Total dollars allocated to 1862 land-grant universities was $1.182 billion in 2007 compared to $1.188 billion in 2012. That includes state-matching dollars, and county and private funding. During the same time, 1890’s land-grant funding was $62 million compared with $78 million in 2012. Funding authorizations for land grants come from two separate laws, so the budgets are separate.
“Funding has become more private and fee driven, and commodity checkoff groups are making huge investments,” Ramaswamy says. “We have always been told to think globally and act locally. Now, we need to think locally and act globally. Extension has always had the ability to take complex ideas and turn them into something understandable, and it always will.”
A Look Back
1862 — The Morrill Act creates land-grant universities.
1887 — The Hatch Act expands agricultural research programs throughout the country.

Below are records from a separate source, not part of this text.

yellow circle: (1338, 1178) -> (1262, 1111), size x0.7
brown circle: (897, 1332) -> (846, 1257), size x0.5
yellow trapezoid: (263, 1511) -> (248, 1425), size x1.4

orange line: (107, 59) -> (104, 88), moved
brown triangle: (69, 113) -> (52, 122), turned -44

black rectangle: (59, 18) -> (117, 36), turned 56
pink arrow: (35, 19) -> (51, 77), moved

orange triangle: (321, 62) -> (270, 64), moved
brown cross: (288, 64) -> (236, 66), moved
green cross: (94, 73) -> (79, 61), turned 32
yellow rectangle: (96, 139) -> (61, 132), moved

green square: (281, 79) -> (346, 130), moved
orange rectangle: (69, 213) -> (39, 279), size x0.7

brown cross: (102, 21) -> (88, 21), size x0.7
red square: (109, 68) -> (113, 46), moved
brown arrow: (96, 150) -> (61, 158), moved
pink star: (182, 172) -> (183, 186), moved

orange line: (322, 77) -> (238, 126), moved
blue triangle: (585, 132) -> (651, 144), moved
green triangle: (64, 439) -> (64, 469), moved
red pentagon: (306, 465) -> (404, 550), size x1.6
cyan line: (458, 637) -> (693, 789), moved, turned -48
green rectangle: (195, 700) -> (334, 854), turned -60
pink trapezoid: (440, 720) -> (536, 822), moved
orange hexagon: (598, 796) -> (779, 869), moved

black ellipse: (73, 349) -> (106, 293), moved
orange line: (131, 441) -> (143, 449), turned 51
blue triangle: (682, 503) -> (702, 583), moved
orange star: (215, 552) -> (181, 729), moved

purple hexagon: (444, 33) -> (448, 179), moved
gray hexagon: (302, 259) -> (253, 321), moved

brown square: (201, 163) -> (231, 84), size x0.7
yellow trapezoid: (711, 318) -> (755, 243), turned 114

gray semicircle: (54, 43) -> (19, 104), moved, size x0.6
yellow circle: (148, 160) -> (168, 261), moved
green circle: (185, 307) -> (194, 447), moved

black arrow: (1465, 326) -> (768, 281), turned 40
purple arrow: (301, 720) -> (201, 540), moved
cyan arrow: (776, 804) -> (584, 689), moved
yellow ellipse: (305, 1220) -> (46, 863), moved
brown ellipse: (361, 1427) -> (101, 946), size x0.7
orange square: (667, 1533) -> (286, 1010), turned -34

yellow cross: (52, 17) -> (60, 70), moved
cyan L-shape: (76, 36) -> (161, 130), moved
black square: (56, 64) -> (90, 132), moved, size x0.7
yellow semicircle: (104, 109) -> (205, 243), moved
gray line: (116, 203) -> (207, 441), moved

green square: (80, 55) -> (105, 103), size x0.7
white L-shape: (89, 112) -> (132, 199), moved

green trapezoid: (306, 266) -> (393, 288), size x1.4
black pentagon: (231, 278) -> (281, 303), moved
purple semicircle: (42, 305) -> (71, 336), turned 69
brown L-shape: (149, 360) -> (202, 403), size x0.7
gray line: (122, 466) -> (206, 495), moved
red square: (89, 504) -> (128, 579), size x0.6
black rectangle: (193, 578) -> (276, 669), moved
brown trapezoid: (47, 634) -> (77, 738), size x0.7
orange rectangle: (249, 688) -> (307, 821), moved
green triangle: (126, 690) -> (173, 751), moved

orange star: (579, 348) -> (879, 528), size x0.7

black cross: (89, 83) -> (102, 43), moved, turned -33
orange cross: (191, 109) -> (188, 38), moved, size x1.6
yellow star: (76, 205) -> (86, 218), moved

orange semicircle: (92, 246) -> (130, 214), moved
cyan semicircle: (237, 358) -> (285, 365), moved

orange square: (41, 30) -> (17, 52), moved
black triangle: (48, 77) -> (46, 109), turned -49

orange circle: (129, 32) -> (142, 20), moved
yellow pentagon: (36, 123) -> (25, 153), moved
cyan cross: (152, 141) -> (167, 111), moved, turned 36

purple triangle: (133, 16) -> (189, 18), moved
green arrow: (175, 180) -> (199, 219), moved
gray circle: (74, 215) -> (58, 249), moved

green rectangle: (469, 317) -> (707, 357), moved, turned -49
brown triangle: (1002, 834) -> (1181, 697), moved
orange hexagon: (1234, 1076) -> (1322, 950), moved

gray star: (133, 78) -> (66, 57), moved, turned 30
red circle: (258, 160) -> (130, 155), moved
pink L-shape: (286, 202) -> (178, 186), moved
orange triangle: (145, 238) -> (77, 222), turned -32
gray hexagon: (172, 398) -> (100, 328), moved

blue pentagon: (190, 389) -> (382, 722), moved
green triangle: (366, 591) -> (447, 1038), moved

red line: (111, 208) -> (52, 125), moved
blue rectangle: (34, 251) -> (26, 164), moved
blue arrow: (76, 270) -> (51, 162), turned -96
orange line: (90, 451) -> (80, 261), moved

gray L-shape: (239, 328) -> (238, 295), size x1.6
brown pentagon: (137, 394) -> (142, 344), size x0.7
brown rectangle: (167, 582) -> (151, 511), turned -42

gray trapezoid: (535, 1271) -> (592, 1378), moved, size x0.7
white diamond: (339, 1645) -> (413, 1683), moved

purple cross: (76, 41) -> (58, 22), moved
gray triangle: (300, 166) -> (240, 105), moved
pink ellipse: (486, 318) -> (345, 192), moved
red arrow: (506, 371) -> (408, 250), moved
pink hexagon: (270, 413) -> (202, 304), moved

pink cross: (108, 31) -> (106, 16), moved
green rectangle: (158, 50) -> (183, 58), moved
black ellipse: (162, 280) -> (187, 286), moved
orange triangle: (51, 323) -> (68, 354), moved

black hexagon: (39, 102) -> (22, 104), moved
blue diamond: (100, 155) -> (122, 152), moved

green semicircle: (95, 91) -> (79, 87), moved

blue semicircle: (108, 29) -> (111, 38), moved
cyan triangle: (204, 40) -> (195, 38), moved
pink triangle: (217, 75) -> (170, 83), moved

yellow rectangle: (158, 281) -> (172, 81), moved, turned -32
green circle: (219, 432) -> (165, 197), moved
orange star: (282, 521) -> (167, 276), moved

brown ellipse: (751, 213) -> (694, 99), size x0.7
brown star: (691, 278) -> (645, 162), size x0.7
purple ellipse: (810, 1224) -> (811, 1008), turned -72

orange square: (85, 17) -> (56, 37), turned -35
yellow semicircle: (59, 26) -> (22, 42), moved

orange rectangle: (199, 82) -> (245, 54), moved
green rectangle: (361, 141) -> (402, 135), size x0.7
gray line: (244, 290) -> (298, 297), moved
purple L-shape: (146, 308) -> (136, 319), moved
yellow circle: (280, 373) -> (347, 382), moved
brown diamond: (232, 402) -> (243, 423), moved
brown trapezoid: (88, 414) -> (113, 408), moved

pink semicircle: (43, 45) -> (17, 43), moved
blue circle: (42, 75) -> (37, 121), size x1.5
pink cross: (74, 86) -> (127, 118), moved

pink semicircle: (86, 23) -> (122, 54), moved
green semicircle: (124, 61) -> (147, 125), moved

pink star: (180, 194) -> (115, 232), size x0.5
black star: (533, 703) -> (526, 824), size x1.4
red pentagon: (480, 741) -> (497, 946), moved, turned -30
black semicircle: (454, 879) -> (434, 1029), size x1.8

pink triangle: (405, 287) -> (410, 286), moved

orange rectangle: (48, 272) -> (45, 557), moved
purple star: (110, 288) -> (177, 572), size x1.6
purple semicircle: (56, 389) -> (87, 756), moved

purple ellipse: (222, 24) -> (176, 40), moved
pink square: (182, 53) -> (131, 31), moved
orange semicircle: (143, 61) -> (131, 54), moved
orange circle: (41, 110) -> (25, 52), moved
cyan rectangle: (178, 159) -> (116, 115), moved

1914 — The Smith-Lever Act creates Extension and expands vocational, agricultural and home demonstration programs in rural America via land-grant universities.
1924 — National 4-H clubs are formed.
1929 — The Capper-Ketchum Act provides annual funding to states to increase the number of county and home demonstration agents.
1950s — Extension creates training programs for farmers to be more efficient with equipment.
1966 — Extension receives funding from the National Oceanic and Atmospheric Administration, the first large-scale funding from an outside agency and the start of the Sea Grant colleges.
1971 — USDA amends the funding formula and gives $12.6 million directly to 1890 land-grant universities for research and Extension.
1994 — The Department of Agriculture Reorganization Act creates Cooperative State Research, Education and Extension Service (CSREES) by combining the former cooperative state research service and the Extension service into a single agency.
2007 — The eXtension Internet platform is launched.
2009 — CSREES is reorganized into the National Institute of Food and Agriculture (NIFA).